Bugün ben kızıma yardımcı olmaya çalışıyorum, Anne Frank’ın da gitmiş olduğu Montessori okullarındaki gibi  “tek başına” yapmasına yardım etmeye çalışıyorum, toyco buluşmasının ikinci günü olan 20. Kasım “dünya çocuk hakları günü” nün ardından, çocukluğunu yaşama hakkını çocuklarımızdan almışız, çalmışız, onları sabahın 6 sında servislerle okullara yollayarak, internet üzerinden araştırmaya sürükleyerek, detayları görmesini engelleyerek, çocuk müzeleri kurmayarak, çocukları evlere, okullardaki dört duvara hapsederek, küçücük yaşta hesap yapmasını, okuma yazma öğrenmesini bir ayrıcalık gibi görerek, çocukluğunu yaşama hakkı, bir insan hakkını elllerinden almışız.Rudolf Steiner (Waldorf pedagojisinin kurucusu) öğretmen için “en büyük tasarımcı” demiş, çünkü öğretmen çocukların ruh hallerine, dikkatlerine, algılamalarına göre dersi şekillendirir. Biz anne-babalar da öyleyiz esasında, ama bizim tasarımımız çok zor, çocuğumuzun geleceği için tasarım yapıyoruz, nerede, nasıl, öğrenim görecek, hatta nerede yaşayacak  biz karar veriyoruz, ona sormadan tabii  ki, çünkü o küçük, hukuksal, felsefi,biyolojik açıdan yetkin değil, yetişkin değil. Düşünelim taşınalım, onların ister çocuk ister yetişkin tek başlarına da kalsalar yönlerini şaşırmamaları için yardımcı olalım. Daha çok tanıştıralım onları yaşayarak, oynayarak öğrenmeyle.  Bırakalım oynasınlar, tahtayla, çamurla, ip parçasıyla, topla, topaçla,  oyun  yaratıcılığı da geliştiriyor, , zorda kaldıklarında yaratıcı fikirler çıkar onlardan, çocukluktan yetişkinliğe geçerken ve daha sonra onlara yaşamlarını tasarlama için yardımcı olalım, onlar dan oyunlardan, çocuklardan, doğadan ilham perileri alsınlar.
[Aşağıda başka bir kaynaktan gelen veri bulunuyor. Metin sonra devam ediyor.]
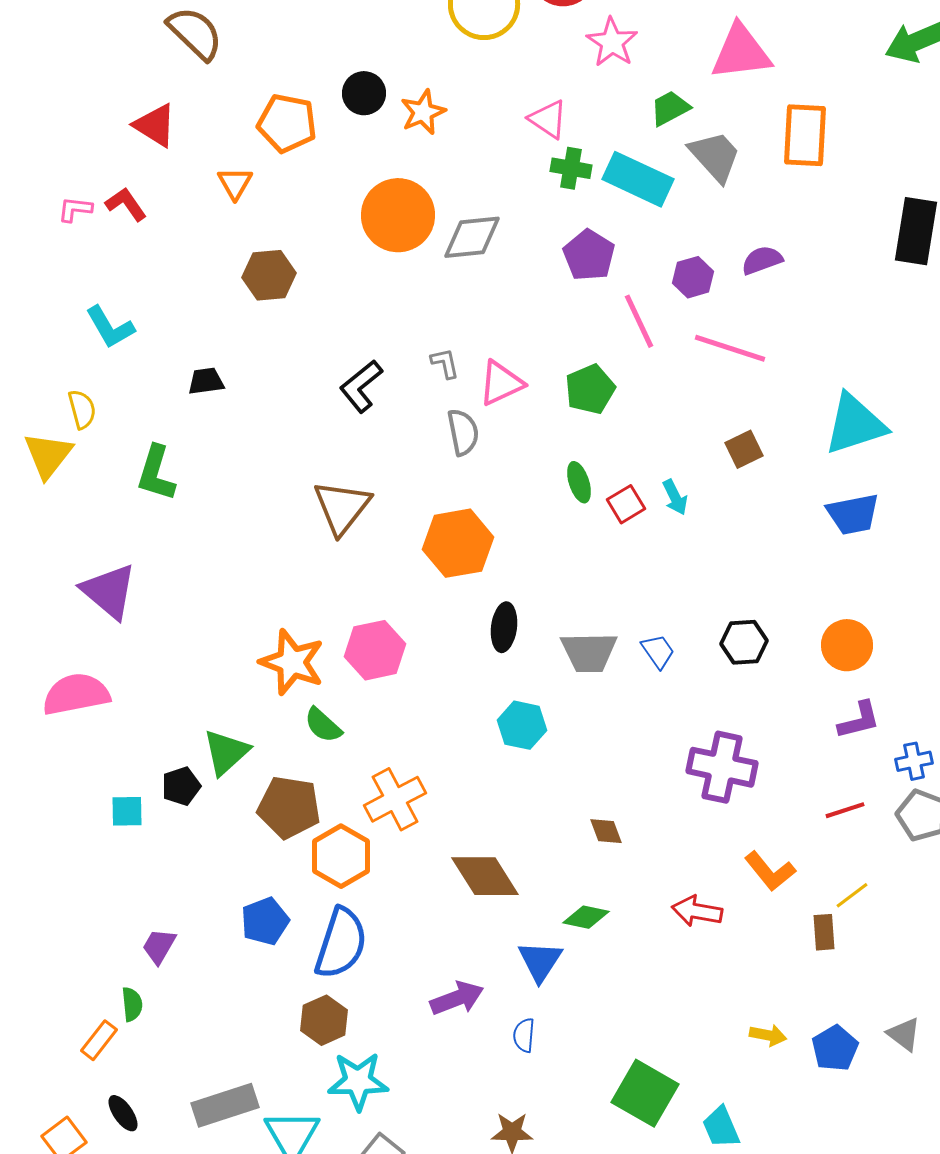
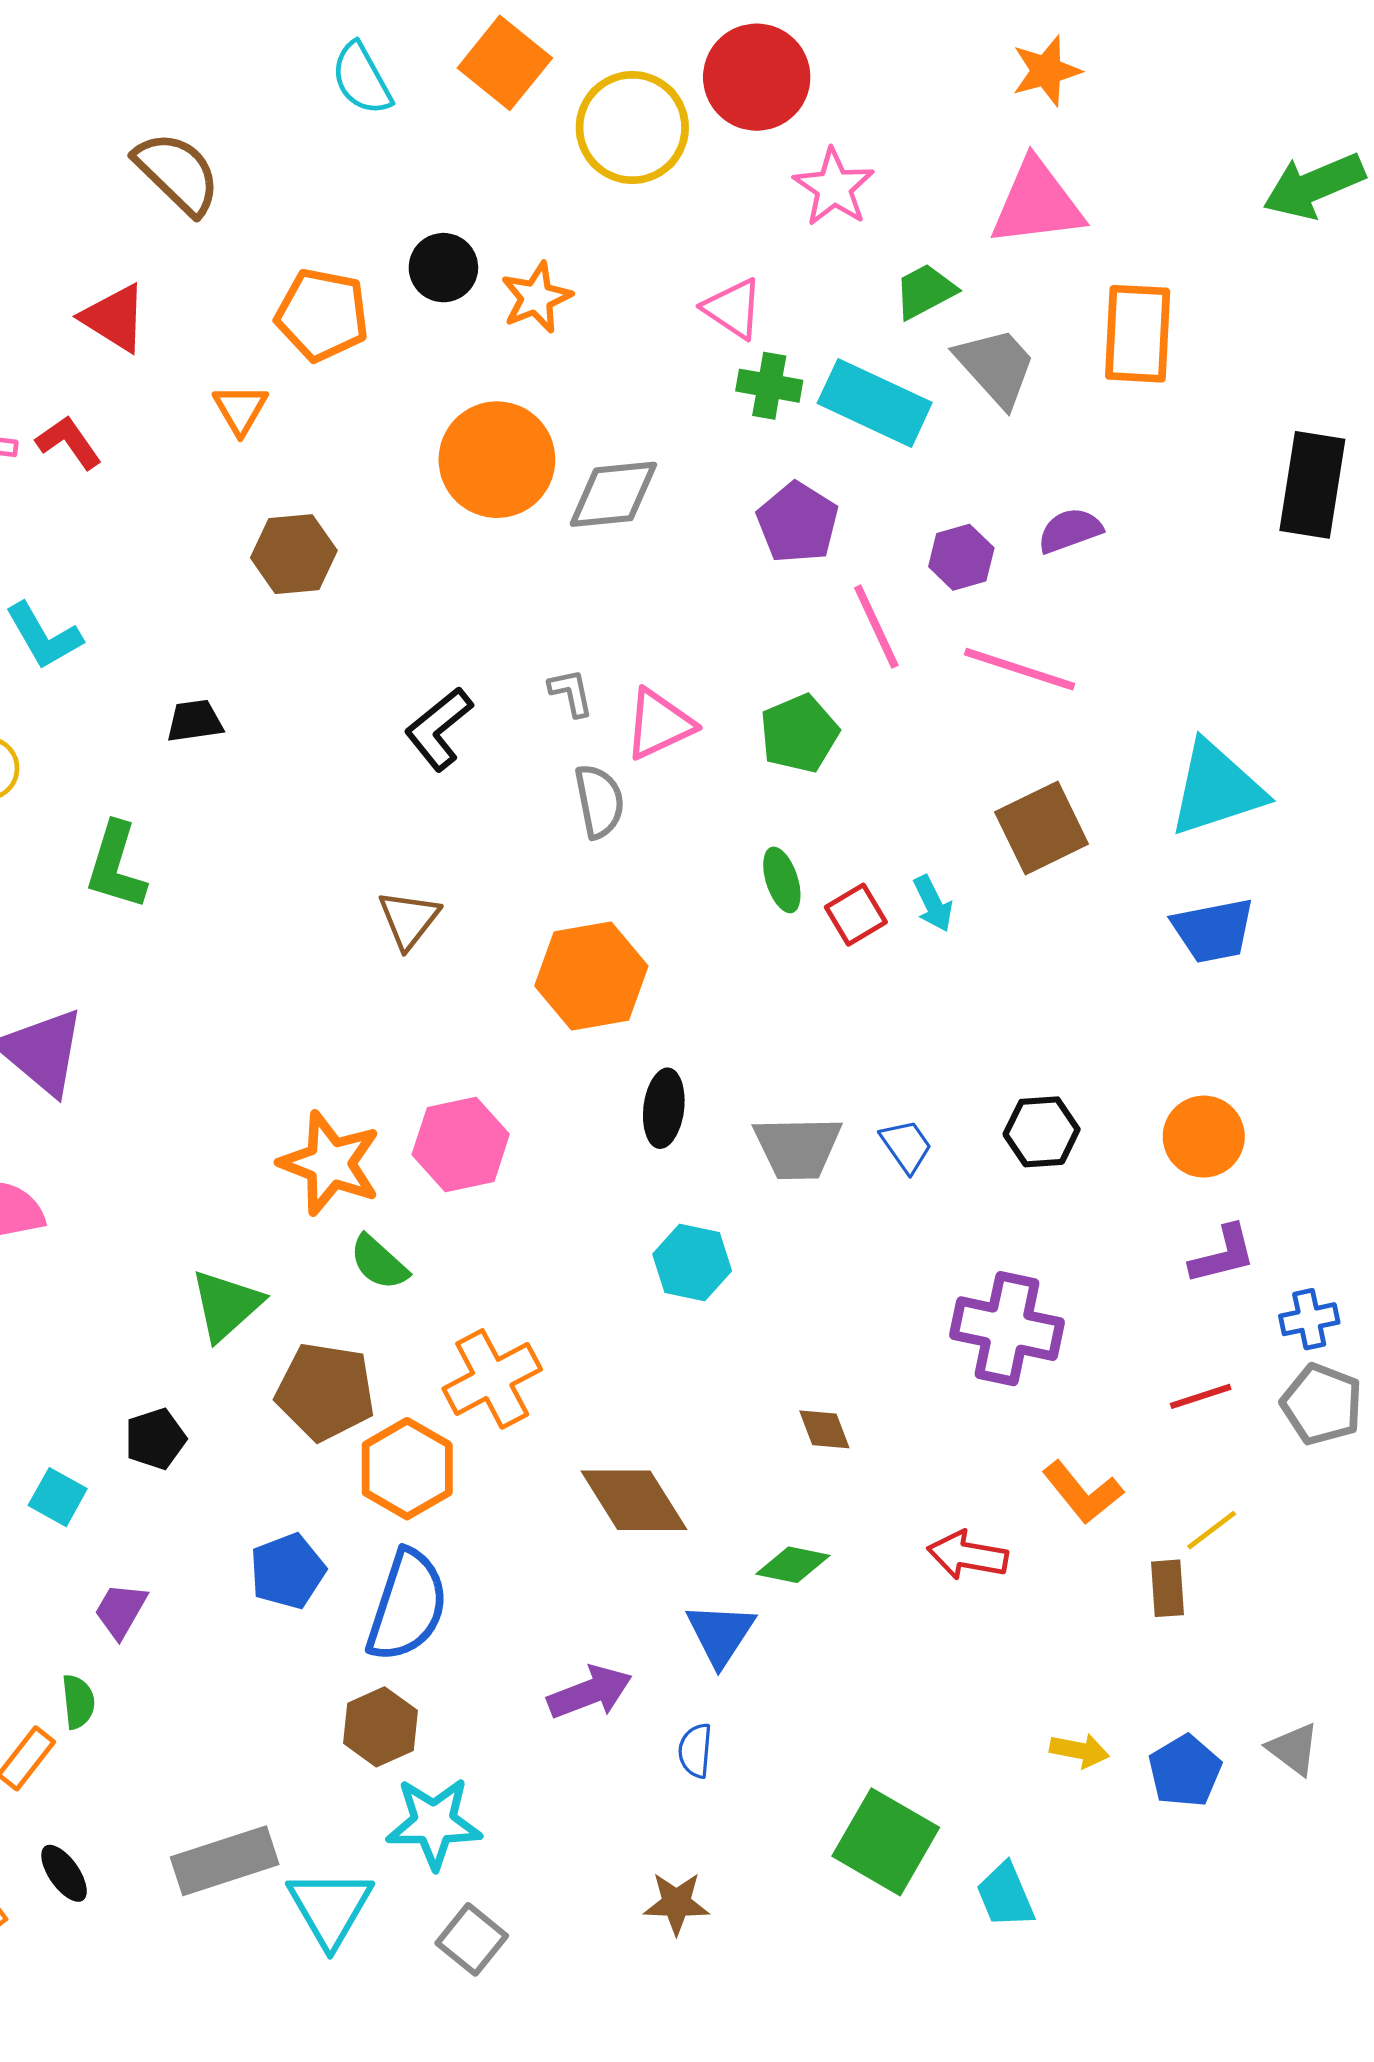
brown square: (744, 449) -> (1042, 828), size x1.5
brown triangle: (342, 507) -> (409, 919), size x0.7
black pentagon: (181, 786) -> (155, 1439), moved
cyan square: (127, 811) -> (58, 1497), moved, turned 30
Konumuz “toyco” olacaktı, ondört yıl Viyana’da yaşamış orada çocuk büyütmuş olmama rağmen hiç gitmediğim “Viyana Zoom çocuk müzesi” ile ilgili birkaç şey yazmak istemiştim, Viyana Çocuk müzesine zoomlatarak oradakı detayı bütüne aktarmak istemiştim. Olmadı, görmeden yaşamadan olmuyormuş demek ki, Toyco buluşmasındaki puzzleın bir parçası  her  müze, geçmişi, yaşanmışlıkları ile birer.puzzle (pazıl veya yap-boz demek istemiyorum)   Onları en azından göremiyorsak “zoom”layalım internette, çocuk ve çocukluğa dair detayları, sanal yoldan keşfetmek için.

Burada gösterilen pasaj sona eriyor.